Wenn man eine soziologische Skala über den sozialen Staus in Deutschland anfertigen würde, wo wäre da ein eingewanderter Jude aus Russland angesiedelt? Stünde er eher neben einem mulimischen Einwanderer, oder eher schon bei den Einheimischen. Hat er die gleichen Probleme wie ein Zuwanderer etwa aus dem Libanon im Versuch in Deutschland Fuß zu fassen?

Das lässt sich nicht vergleichen, es lassen sich aber auch keine pauschalen Kategorien erstellen. Bestimmt gibt es Ähnlichkeiten, was die Frage der Sprachkompetenz angeht. Besonders die älteren zugewanderten Menschen haben große Probleme, die deutsche Sprache zu erlernen. Es gibt darunter auch einige, die das gar nicht mehr schaffen. Das ist natürlich die größte Integrationsbarriere. Bei den Jungen sieht das allerdings ganz anders aus. In den jüdischen Schulen können Sie heute nicht mehr ergründen, ob jemand in Köln oder in Kiew geboren wurde.

Wenn Sie in Thilo Sarrazins Buch „Deutschland schafft sich ab" lesen, dass Juden besonders intelligent sind, während es Muslime an Bildungskompetenz fehlen lassen – sind Sie dann erfreut über eine solche These?

Wenn ich das lese, denke ich an die vielen unintelligenten Juden, die ich kenne und die man Herrn Sarrazin vielleicht einmal vorstellen sollte. Es gibt auch vergiftete Komplimente. Ich glaube, dass Juden nicht dümmer und gescheiter sind als andere. Auch positive Diskriminierung bleibt Diskriminierung.

Henryk Broder warnt sehr eindringlich in den Medien vor einer islamistischen Gefahr und Ralf Giordano protestierte gegen den Moscheebau in Köln. Was halten Sie davon?

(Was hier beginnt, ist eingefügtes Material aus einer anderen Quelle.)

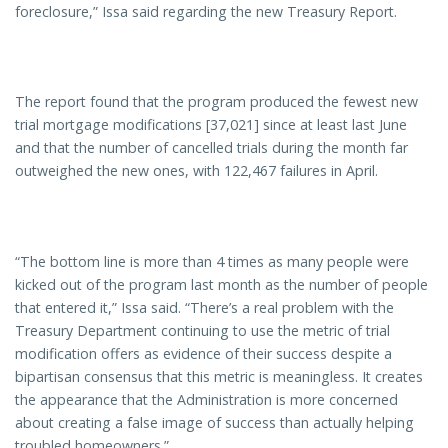
foreclosure,” Issa said regarding the new Treasury Report.
The report found that the program produced the fewest new
trial mortgage modifications [37,021] since at least last June
and that the number of cancelled trials during the month far
outweighed the new ones, with 122,467 failures in April.
“The bottom line is more than 4 times as many people were
kicked out of the program last month as the number of people
that entered it,” Issa said. “There’s a real problem with the
Treasury Department continuing to use the metric of trial
modification offers as evidence of their success despite a
bipartisan consensus that this metric is meaningless. It creates
the appearance that the Administration is more concerned
about creating a false image of success than actually helping
troubled homeowners.”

Herr Giordano hat eine bewegende Biografie, ist ein absolut brillianter Autor, den ich sehr bewundere, aber in diesem Punkt stimme ich ihm nicht zu. Ich glaube, man muss die Muslime genauso ihren Glauben praktizieren lassen, wie man das bei anderen Menschen tut, und man muss sich auch ein bißchen von der heimeligen Vorstellung lösen, dass die Kirche im Mittelpunkt des Dorfes stehen muss. Da kann auch einmal eine Moschee stehen, auch am Stadtrand oder sonst irgendwo. Unsere Gesellschaft hat sich pluralisiert. Jeder sollte hierzulande nach seiner religiösen oder eben nicht-religiösen Facon glücklich werden können, solange er dem Anderen gegenüber Respekt aufbringt.

Und Hendrik Broder?

Henryk Broder ist ein außergewöhnlich geistreicher Polemiker, die Provokation ist seine Passion. Er ist für mich der Karl Kraus unserer Tage. Aber er spielt in seiner eigenen Manege. Ich teile mit ihm die Ansicht, dass man aufpassen sollte, dass extremistische Kräfte in den muslimischen Gemeinschaften nicht die Oberhand gewinnen. Es ist aber wiederum ganz verkehrt, wenn man Muslime unter Generalverdacht stellt. Die allermeisten von ihnen leben hier friedfertig und kommen mit Andersgläubigen gut aus. Ihnen sollte man die Hand entgegenstrecken. Aber es gehört eben auch dazu, dass wir Juden öffentlich darauf verweisen dürfen, dass es in den muslimischen Gemeinden heute leider viel zu viel Antisemitismus gibt, gerade unter jungen Menschen. Nach aktuellen Umfragen wächst der Antisemitismus vor allem unter jungen muslimischen Männern in Deutschland massiv. Er wird immer heftiger, immer lauter, auch immer brutaler. Man hört es auf den Schulhöfen, auf den Fußballplätzen. Und hier unternehmen die muslimischen Verbände noch immer viel zu wenig dagegen. Wir hören zwar schöne Worte, aber sehen zu wenige Taten. Die Verantwortlichen müssen mehr tun. Freundliches Fernsehlächeln ist einfach nicht genug.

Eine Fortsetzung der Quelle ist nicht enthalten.